1. How many recitals per year? Some studio teachers plan one recital per year, while many plan two recitals. Other teachers may also keep an eye out for other student group and solo performance opportunities, such as at community events or senior centers. The exact number is less important than that all performances are properly planned and prepared in advance.

2. Don’t have access to a proper recital hall? Churches are a great option, an often not too expensive to procure. Music store also sometimes have a recital room. Do you or any of your students have a house large enough? Home recitals are lovely!

3. How many students per recital? My favorite number is around 15 students, but the more important factor, to me, is to keep each recital under an hour in length.

4. Accompaniment: While one can present a string studio recital without an accompanist, I feel it is an awesome, high-priority component. If your students are playing pieces beyond your ability to accompany them yourself, consider hiring an accompanist. Some teachers charge a recital fee to cover the expense for the accompanist, and possibly the venue. Another option is to play a duet accompaniment to as many pieces as possible. Martha Yasuda, for example, has published duet accompaniments to the entire Suzuki violin repertoire (http://yasudamusic.com ).

5. Don’t have enough students for a recital? No problem! Invite other local teachers to either bring students or to invite your students onto their recitals. Networking is gold.

6. The After-Party: in my own current teaching situation at a local university, the venue we use for a Suzuki Group Concerts allows for a little reception afterwards. We simply ask parents to bring a few treats to share if they can, and it as great time for parents and students to celebrate and bond with each other. Because our solo recital venue has a strict no-food policy, we celebrate by inviting all the soloists up on the stage at the end of each program for one more round of applause and a group photo op.

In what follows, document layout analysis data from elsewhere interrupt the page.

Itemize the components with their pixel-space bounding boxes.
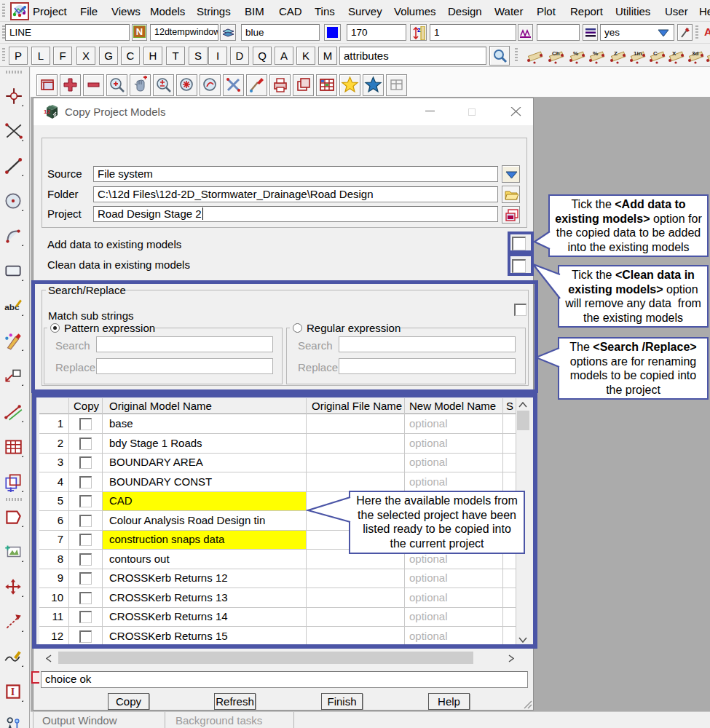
svg-text:Ch: Ch [552, 50, 560, 57]
svg-text:Z: Z [614, 50, 618, 57]
svg-text:z: z [417, 26, 421, 33]
svg-text:12: 12 [44, 108, 50, 115]
svg-text:3d: 3d [692, 50, 698, 57]
svg-text:C: C [653, 50, 658, 57]
svg-text:I: I [11, 687, 15, 697]
svg-text:1in: 1in [634, 50, 642, 57]
svg-text:%: % [593, 50, 598, 57]
svg-text:%: % [573, 50, 578, 57]
svg-text:X: X [672, 50, 677, 57]
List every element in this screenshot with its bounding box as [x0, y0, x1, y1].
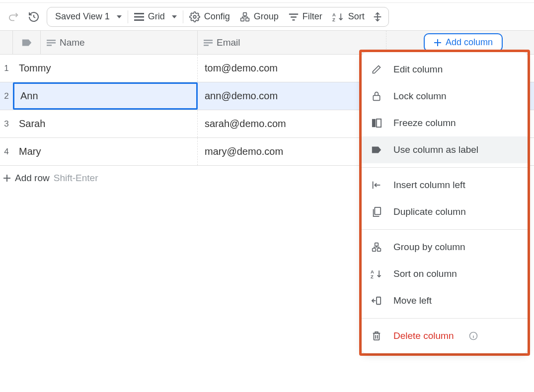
menu-item-label: Edit column: [393, 64, 443, 75]
svg-rect-0: [134, 13, 144, 14]
svg-rect-14: [47, 45, 52, 46]
menu-item-label: Sort on column: [393, 268, 457, 279]
menu-item-label: Duplicate column: [393, 206, 466, 217]
sort-label: Sort: [348, 11, 365, 22]
add-column-label: Add column: [446, 37, 493, 48]
add-row-shortcut: Shift-Enter: [54, 173, 98, 184]
insert-left-icon: [371, 179, 382, 191]
menu-lock-column[interactable]: Lock column: [362, 83, 528, 110]
svg-rect-27: [377, 297, 381, 305]
saved-view-label: Saved View 1: [55, 11, 110, 22]
svg-rect-12: [47, 40, 56, 41]
svg-rect-8: [291, 16, 297, 18]
svg-rect-20: [377, 119, 381, 127]
menu-item-label: Freeze column: [393, 118, 456, 129]
svg-rect-9: [292, 19, 295, 21]
annotation-highlight: Edit column Lock column Freeze column Us…: [359, 50, 530, 356]
group-icon: [371, 241, 382, 253]
cell-name[interactable]: Mary: [13, 138, 198, 165]
cell-email[interactable]: mary@demo.com: [198, 138, 386, 165]
label-column-header[interactable]: [13, 31, 41, 54]
cell-name[interactable]: Sarah: [13, 110, 198, 137]
svg-rect-19: [372, 119, 376, 127]
menu-freeze-column[interactable]: Freeze column: [362, 110, 528, 136]
sort-button[interactable]: AZ Sort: [327, 8, 370, 25]
svg-rect-5: [240, 18, 244, 21]
row-height-button[interactable]: [370, 8, 385, 25]
menu-item-label: Use column as label: [393, 144, 478, 155]
toolbar-group: Saved View 1 Grid Config Group Filter AZ…: [47, 7, 389, 27]
group-button[interactable]: Group: [235, 8, 284, 25]
column-context-menu: Edit column Lock column Freeze column Us…: [362, 52, 528, 353]
svg-rect-24: [378, 249, 381, 252]
menu-delete-column[interactable]: Delete column: [362, 323, 528, 349]
freeze-icon: [371, 117, 382, 129]
menu-use-as-label[interactable]: Use column as label: [362, 136, 528, 163]
add-column-button[interactable]: Add column: [424, 33, 503, 52]
chevron-down-icon: [172, 15, 177, 18]
chevron-down-icon: [117, 15, 122, 18]
svg-rect-22: [375, 243, 379, 246]
cell-email[interactable]: tom@demo.com: [198, 55, 386, 82]
svg-text:Z: Z: [371, 274, 374, 279]
label-tag-icon: [21, 38, 32, 47]
toolbar: Saved View 1 Grid Config Group Filter AZ…: [0, 3, 534, 31]
sort-az-icon: AZ: [332, 12, 344, 22]
pencil-icon: [371, 64, 382, 75]
label-tag-icon: [371, 144, 382, 156]
row-height-icon: [373, 11, 382, 22]
row-number: 3: [0, 119, 13, 129]
menu-group-by[interactable]: Group by column: [362, 234, 528, 261]
layout-label: Grid: [148, 11, 165, 22]
sort-az-icon: AZ: [371, 268, 382, 280]
menu-edit-column[interactable]: Edit column: [362, 56, 528, 83]
svg-rect-13: [47, 42, 56, 44]
history-button[interactable]: [25, 8, 43, 26]
menu-sort-on[interactable]: AZ Sort on column: [362, 261, 528, 287]
menu-insert-left[interactable]: Insert column left: [362, 172, 528, 198]
saved-view-selector[interactable]: Saved View 1: [50, 8, 127, 25]
row-number: 2: [0, 91, 13, 101]
svg-rect-4: [243, 12, 246, 15]
menu-item-label: Insert column left: [393, 180, 465, 191]
cell-email[interactable]: sarah@demo.com: [198, 110, 386, 137]
menu-move-left[interactable]: Move left: [362, 287, 528, 314]
svg-rect-28: [374, 333, 380, 340]
filter-button[interactable]: Filter: [284, 8, 327, 25]
svg-rect-7: [289, 13, 298, 15]
svg-rect-18: [373, 95, 380, 100]
group-icon: [240, 12, 250, 22]
text-field-icon: [204, 39, 213, 46]
svg-text:Z: Z: [332, 16, 335, 21]
filter-icon: [289, 12, 299, 21]
column-header-name[interactable]: Name: [41, 31, 198, 54]
add-row-label: Add row: [15, 173, 50, 184]
column-header-name-label: Name: [60, 37, 85, 48]
plus-icon: [434, 39, 442, 47]
move-left-icon: [371, 295, 382, 307]
layout-selector[interactable]: Grid: [129, 8, 182, 25]
history-icon: [28, 11, 40, 23]
svg-rect-2: [134, 19, 144, 21]
config-label: Config: [204, 11, 230, 22]
trash-icon: [371, 330, 382, 342]
cell-name[interactable]: Ann: [13, 82, 198, 110]
column-header-email[interactable]: Email: [198, 31, 386, 54]
redo-button[interactable]: [5, 8, 23, 26]
config-button[interactable]: Config: [184, 8, 235, 25]
row-number: 1: [0, 64, 13, 73]
cell-name[interactable]: Tommy: [13, 55, 198, 82]
menu-item-label: Delete column: [393, 330, 454, 341]
column-header-email-label: Email: [217, 37, 240, 48]
row-number: 4: [0, 147, 13, 157]
menu-duplicate[interactable]: Duplicate column: [362, 198, 528, 225]
group-label: Group: [254, 11, 279, 22]
cell-email[interactable]: ann@demo.com: [198, 82, 386, 110]
menu-item-label: Group by column: [393, 242, 465, 253]
lock-icon: [371, 90, 382, 102]
gear-icon: [189, 11, 200, 22]
duplicate-icon: [371, 206, 382, 218]
svg-rect-15: [204, 40, 213, 41]
filter-label: Filter: [303, 11, 322, 22]
plus-icon: [3, 174, 11, 182]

7. Seating Advice to First Time Recitalists: sit in or near the front row, for the best view and shortest walk to the stage!

8. Piece Selection: In my studio, students commit to the piece they are preparing for each recital at least six weeks in advance. Advanced students may even choose their pieces six months in advance. Kids lead busy lives and I find we need to plan ahead to get everything thoroughly prepared.

9. Dress Code? I tell my students “Clean & Decent,” but do point out that the outfit needs allow for the comfortable playing of their instrument. So, for violinist, I warn the girls about the challenges some jewelry, neck-lines, buttons, high-heels and hair-styles might present, and I advise the boys to only play in a suit and tie if they have tried it at home first.

10. Stage Presence: The father of one of former students, who is now a music major at Oberlin College, once told me that the thing he appreciated me teaching his son the most was teaching him how to take a bow on stage. To open each of my recitals, I make the same announcement. After the usual welcome and request to silence cell phones, I remind everyone that we are a friendly crowd who loves to clap! I state our rule that not only will everyone clap every performer onto and off the stage, but that we will keep clapping until the performer acknowledges the applause with a proper bow. This little piece of recital etiquette is worth the few minutes it takes in lesson to prepare the student how to walk and bow while carrying a violin, bow and, possibly, sheet music. We also practice how we will re-check their tuning once on stage, how to stand in the correct orientation to the audience, and exactly how they are going to cue or start their piece. All this practice about what happens immediate before a student plays is like taking out a Positive Recital Experience insurance policy.